India, of late, has been forced to look into the mirror over racist attacks within its borders. We can't turn a blind eye to it any more, especially now that the chief minister of a North-Eastern state has come out on racism he has faced across India.
Mizoram Chief Minister Lal Thanhawla, in an interview to a news agency, also made reference to BJP leader Tarun Vijay's insensitive statement on "black" South Indians. He said Indians — especially North Indians — do not know that there are people of three distinct races in India: Aryans in the North, Dravidians in the South and people of Mongoloid origin in the North-East.
Thanhawla said in the interview: "Racial abuse is the worst thing in this country. I have faced it myself a lot of times. These are foolish people who do not know their own country."

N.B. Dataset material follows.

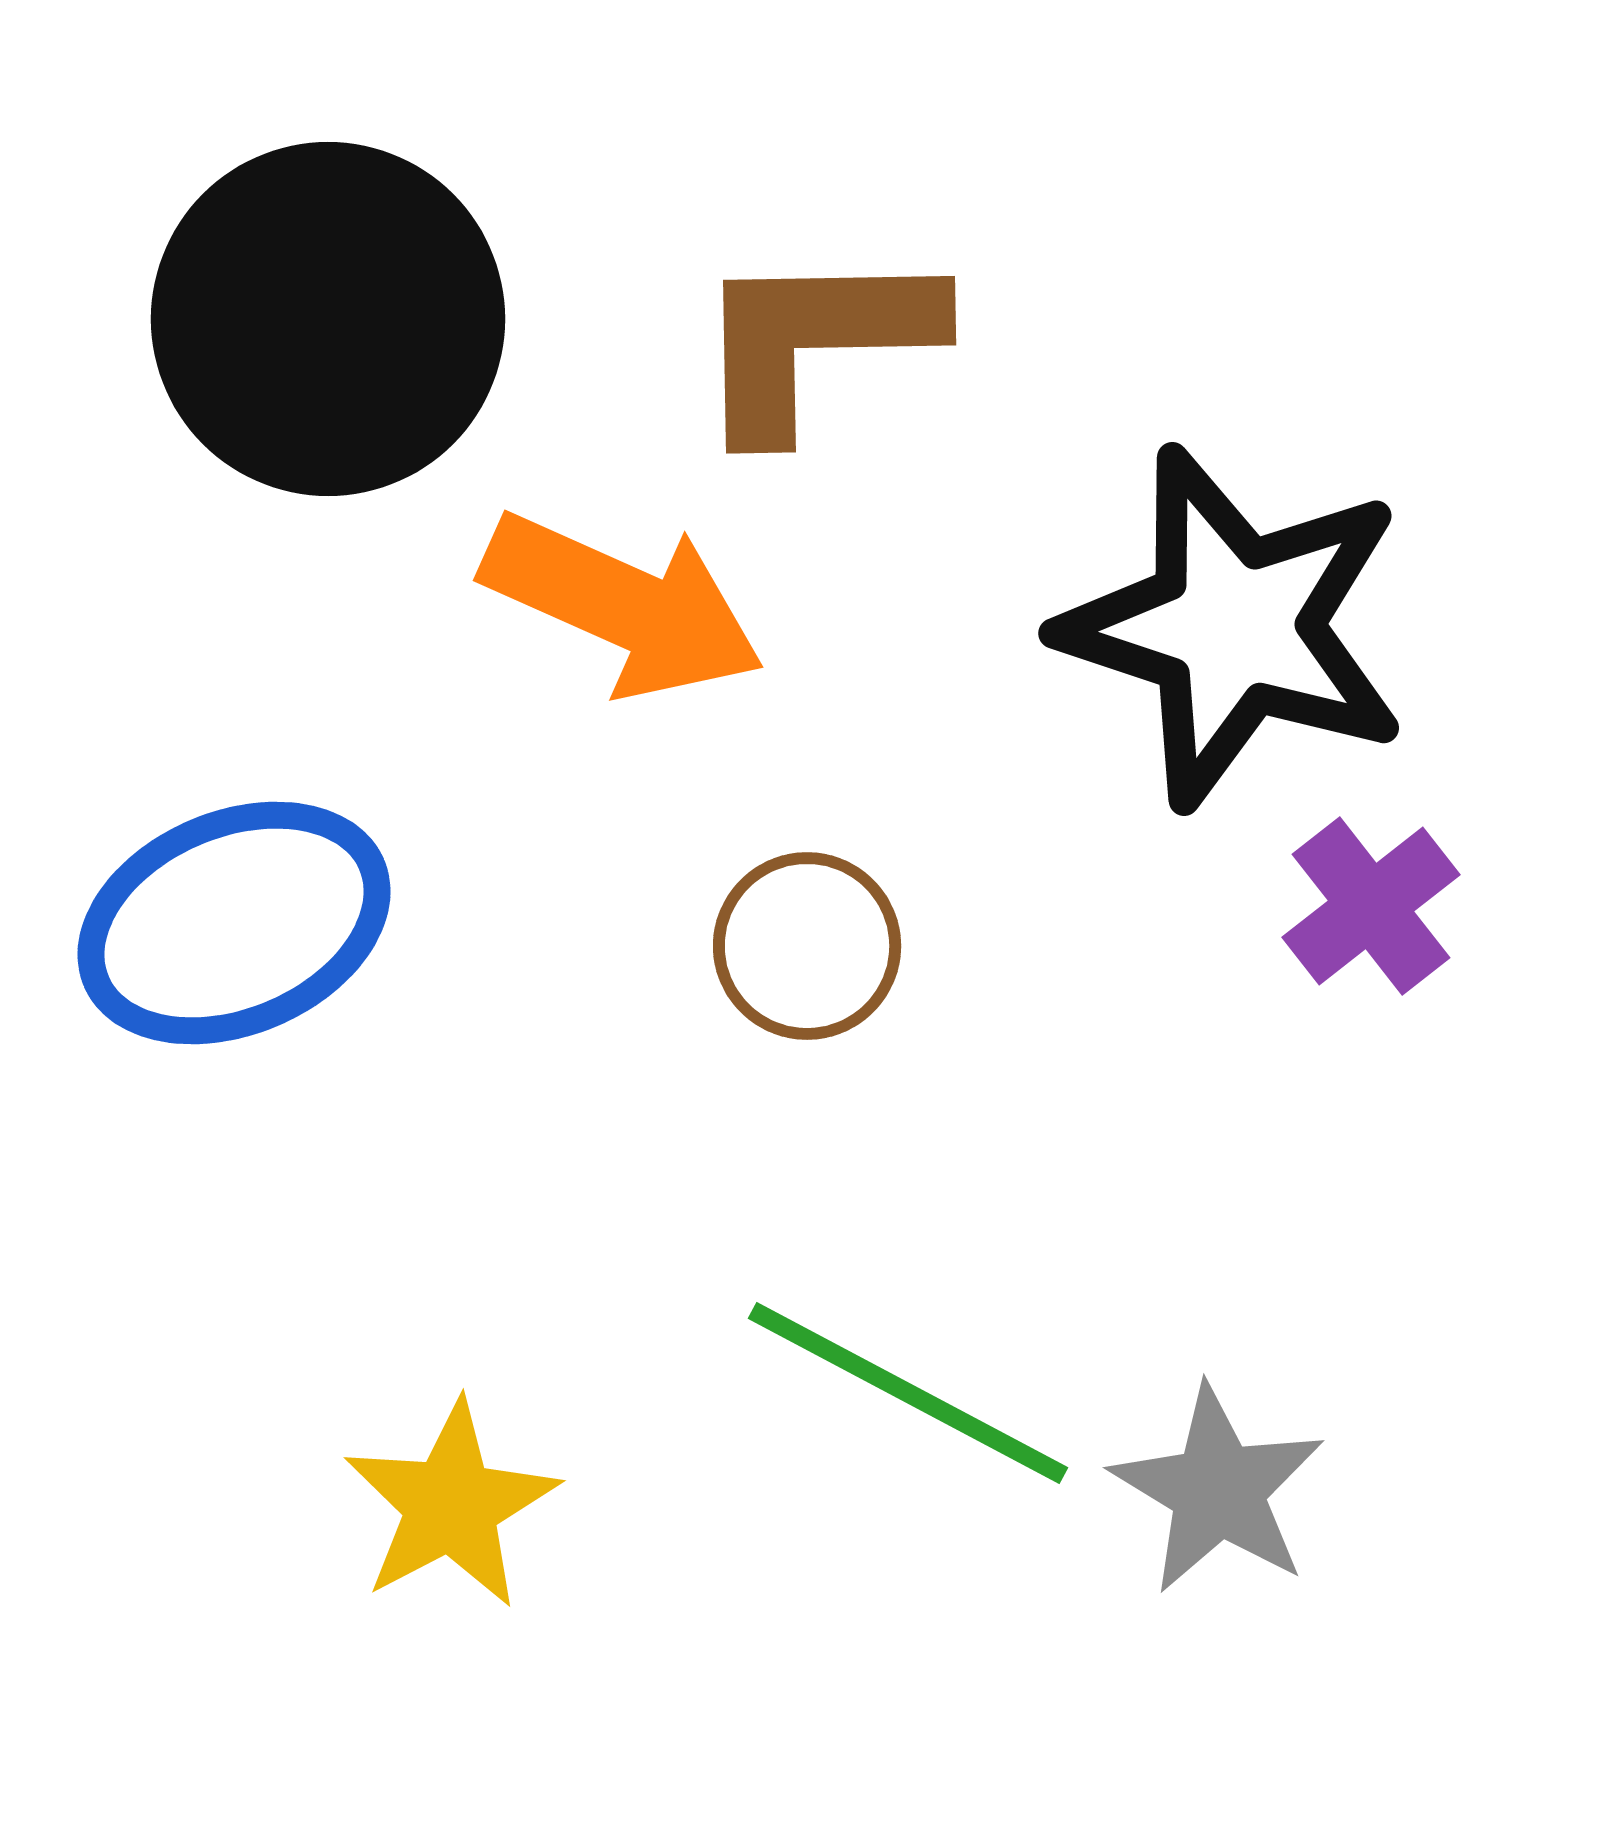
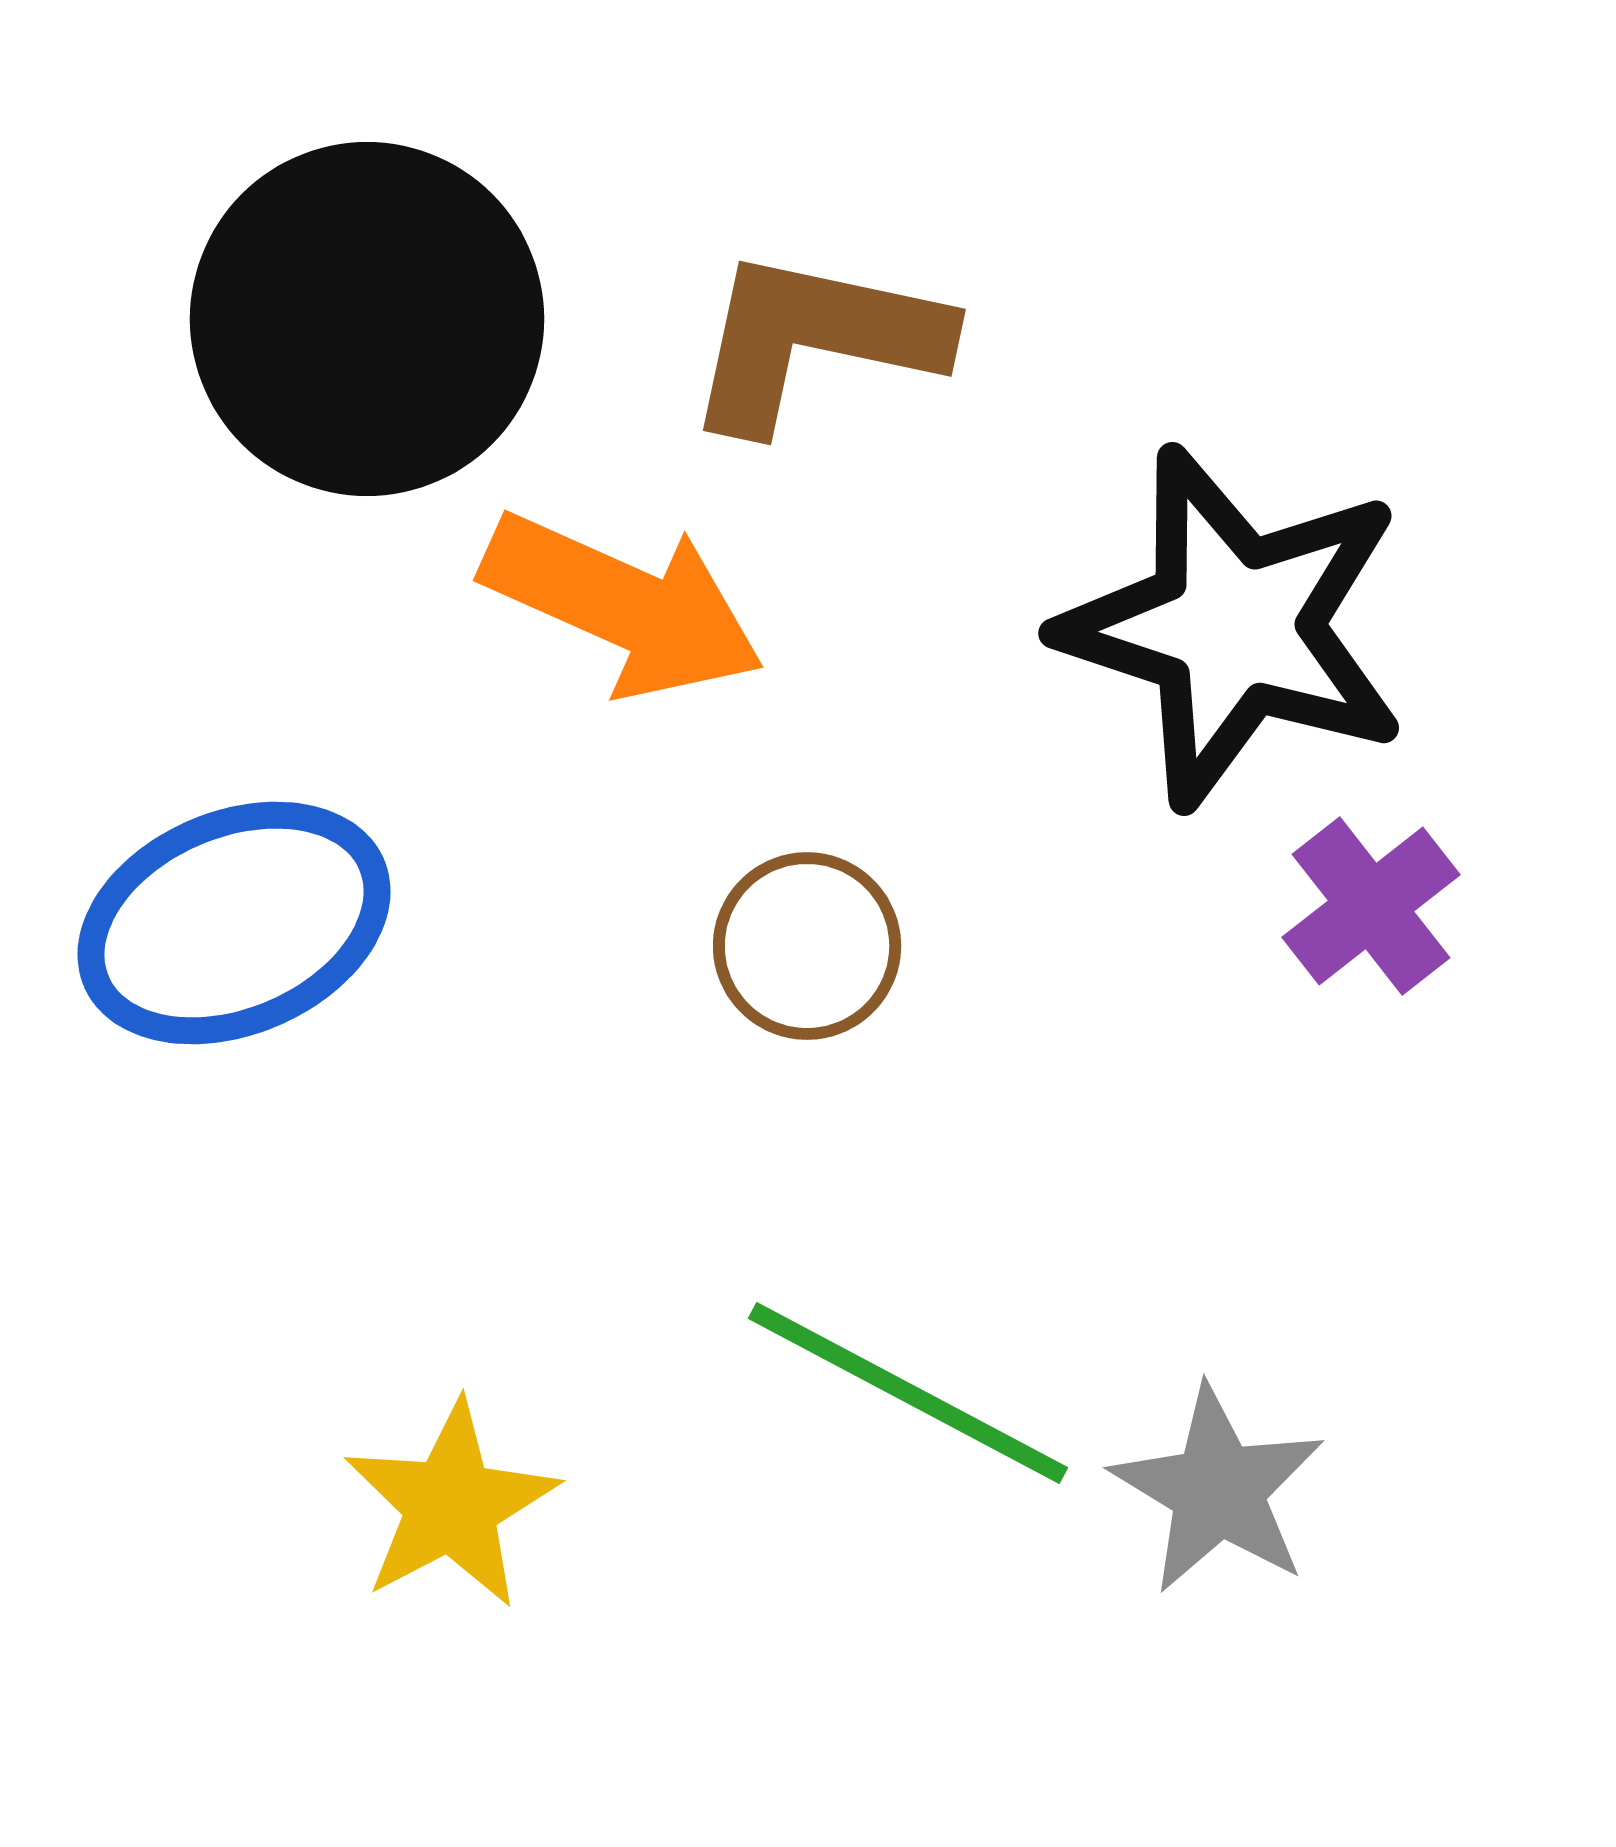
black circle: moved 39 px right
brown L-shape: rotated 13 degrees clockwise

He also recounted personal experiences."In a reception some 20-25 years ago, one gentleman said to me, 'You don't look like an Indian,' to which I replied?: 'Tell me in one sentence what does an Indian look like'," he said.
Thanhawla, who belongs to the Congress and has been chief minister of Mizoram for five terms, went on to add: "Even the national leadership, be it the BJP or the Congress or any other political party, if you do not know your own country, how can you be a leader?"
Racism in India
Indians often face racism abroad, a fact made amply clear by the manner in which Indian techie Srinivas Kuchibotla was killed and his friend injured by a man who thought they were from the Middle-East. There have also been several instances of Sikhs being attacked in the US and other countries because of their turbans and facial hair.
However, India in recent times has had to consider the question of racism at home, after many Africans have claimed they were abused by Indians for the colour of their skin. Even otherwise, people from the North-East have for a long time claimed they were racially abused within India.
One would have thought that the Supreme Court order of 2012 — where the apex court said using derogatory and racial epithets like "chinki" for people from the North-East could earn the culprit a prison term of as much as five years — would put an end to this.
However, it clearly did not. Current Delhi Police Joint Commissioner (Operations) Robin Hibu has over the years spoken of several times he had to face racial abuse. One time, he claimed, when he was coming to Delhi by train, he was called "Thapa" — a common racial epithet Indians use towards people of Nepalese or Bhutanese origin — and was forcibly removed from a reserved seat.
In more recent times, a student from Arunachal Pradesh was made to lick the shoe of his landlord in Bengaluru following a dispute over water. The incident had been seen as a racial attack by the North-Eastern community residing in the city.